> **EXCERPTED RECORDS**
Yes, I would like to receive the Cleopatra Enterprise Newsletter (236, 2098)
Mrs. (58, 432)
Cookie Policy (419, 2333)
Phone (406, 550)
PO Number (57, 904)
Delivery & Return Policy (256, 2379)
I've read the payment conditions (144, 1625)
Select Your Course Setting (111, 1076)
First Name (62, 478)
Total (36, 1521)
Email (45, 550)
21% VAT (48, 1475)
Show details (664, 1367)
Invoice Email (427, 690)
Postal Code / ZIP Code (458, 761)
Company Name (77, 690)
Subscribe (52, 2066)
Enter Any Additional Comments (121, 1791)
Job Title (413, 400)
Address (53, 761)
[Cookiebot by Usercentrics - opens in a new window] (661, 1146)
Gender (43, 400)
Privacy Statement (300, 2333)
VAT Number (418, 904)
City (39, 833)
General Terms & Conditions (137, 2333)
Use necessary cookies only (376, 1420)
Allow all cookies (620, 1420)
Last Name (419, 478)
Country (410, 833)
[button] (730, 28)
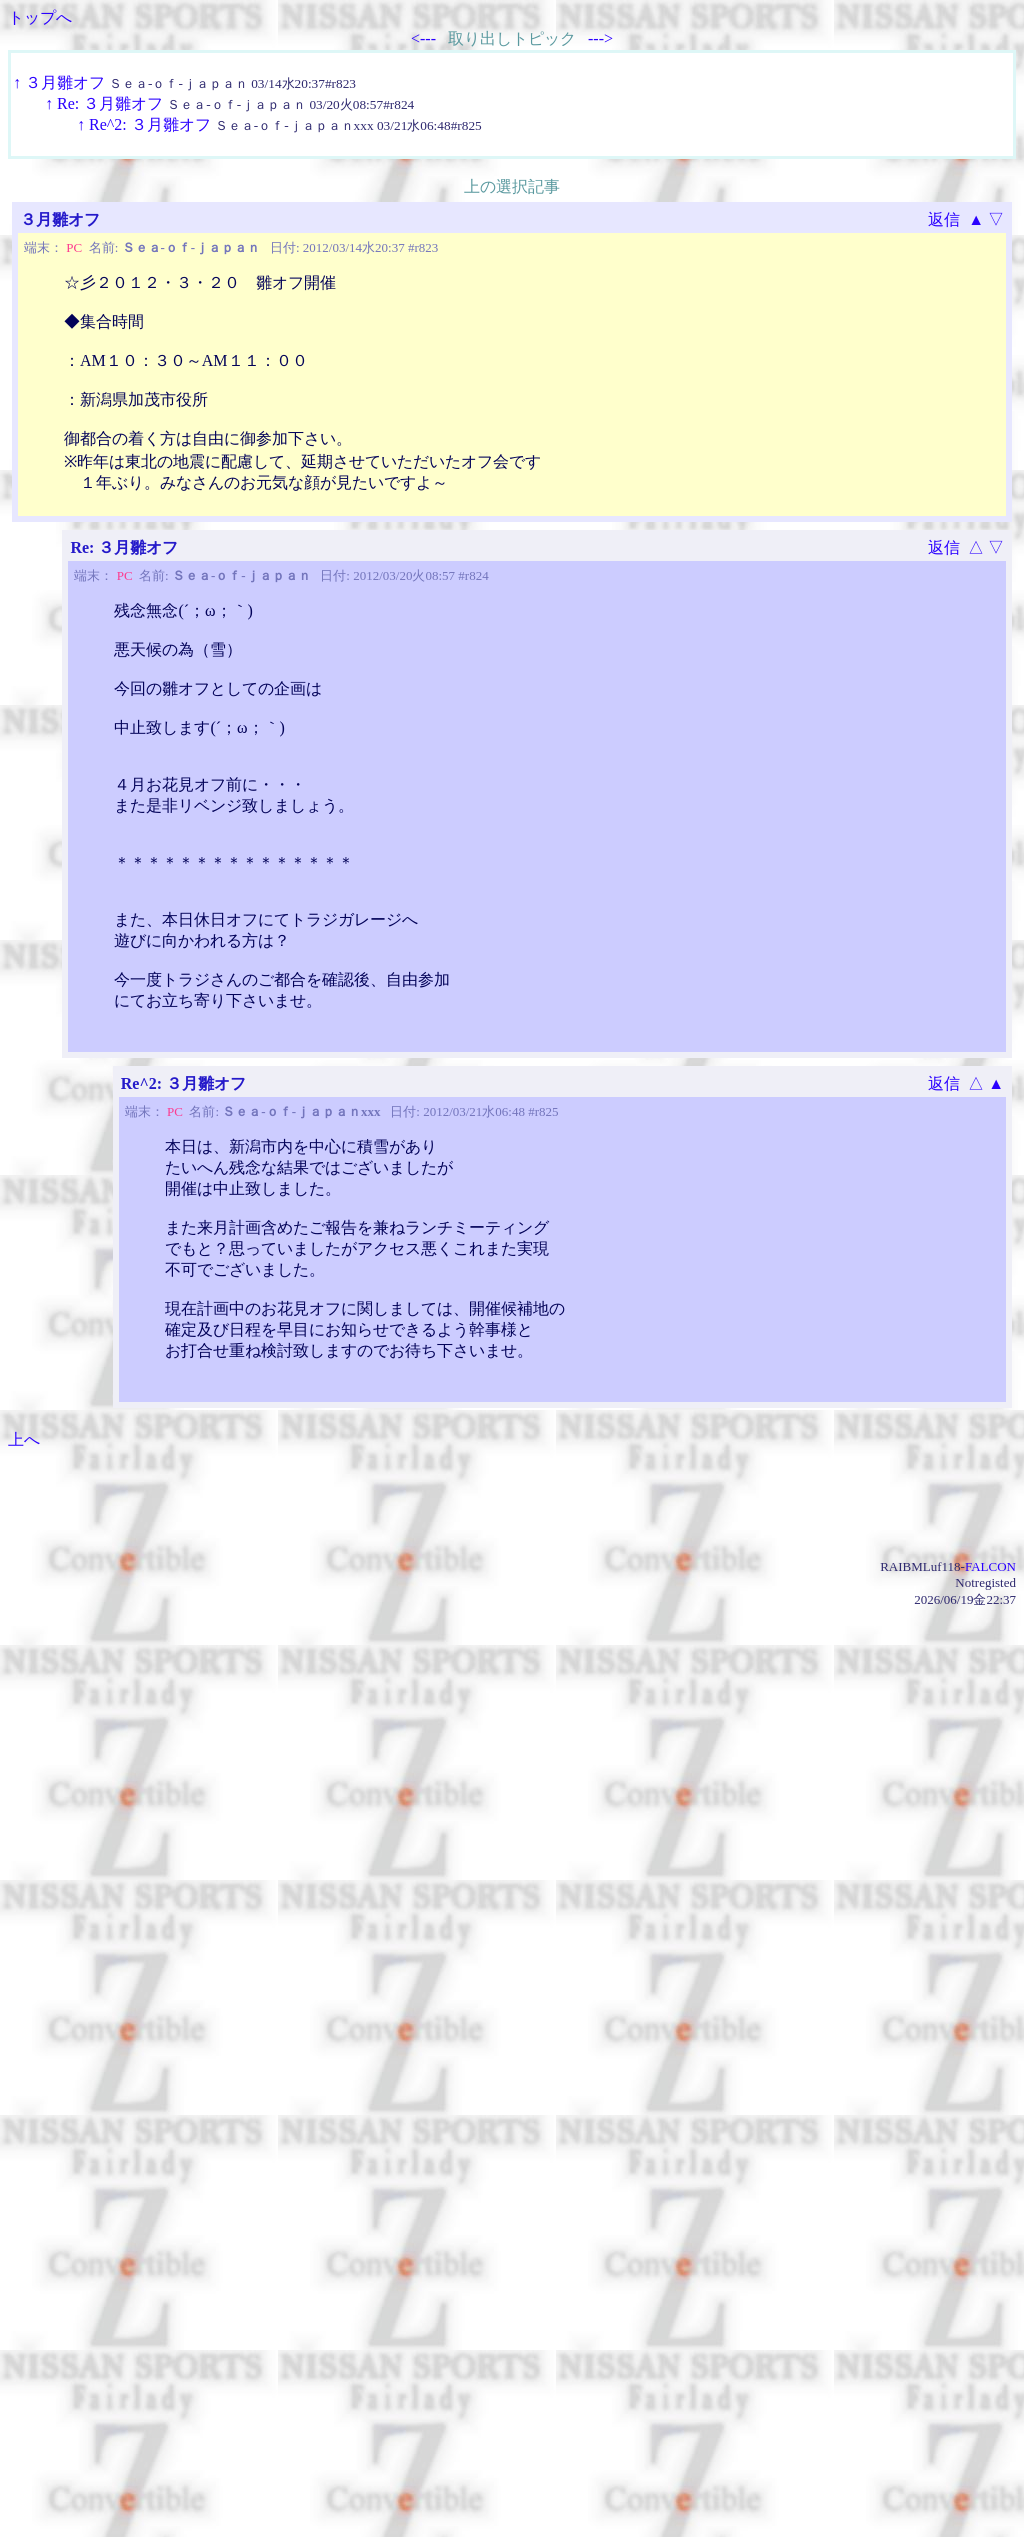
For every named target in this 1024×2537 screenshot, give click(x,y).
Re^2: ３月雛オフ (150, 124)
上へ (24, 1439)
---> (600, 38)
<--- (423, 38)
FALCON (990, 1566)
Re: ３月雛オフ (110, 103)
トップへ (40, 17)
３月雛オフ (65, 82)
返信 (944, 219)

> **WHAT TO WORK ON**
Would you retype the material exactly, omitting each picture?

> **COMPLETED TASK**
Yes, I would like to receive the Cleopatra Enterprise Newsletter (236, 2098)
Mrs. (58, 432)
Cookie Policy (419, 2333)
Phone (406, 550)
PO Number (57, 904)
Delivery & Return Policy (256, 2379)
I've read the payment conditions (144, 1625)
Select Your Course Setting (111, 1076)
First Name (62, 478)
Total (36, 1521)
Email (45, 550)
21% VAT (48, 1475)
Show details (664, 1367)
Invoice Email (427, 690)
Postal Code / ZIP Code (458, 761)
Company Name (77, 690)
Subscribe (52, 2066)
Enter Any Additional Comments (121, 1791)
Job Title (413, 400)
Address (53, 761)
[Cookiebot by Usercentrics - opens in a new window] (661, 1146)
Gender (43, 400)
Privacy Statement (300, 2333)
VAT Number (418, 904)
City (39, 833)
General Terms & Conditions (137, 2333)
Use necessary cookies only (376, 1420)
Allow all cookies (620, 1420)
Last Name (419, 478)
Country (410, 833)
[button] (730, 28)
For every named target in this 1024×2537 screenshot, give click(x,y).
Re^2: ３月雛オフ (150, 124)
上へ (24, 1439)
---> (600, 38)
<--- (423, 38)
FALCON (990, 1566)
Re: ３月雛オフ (110, 103)
トップへ (40, 17)
３月雛オフ (65, 82)
返信 (944, 219)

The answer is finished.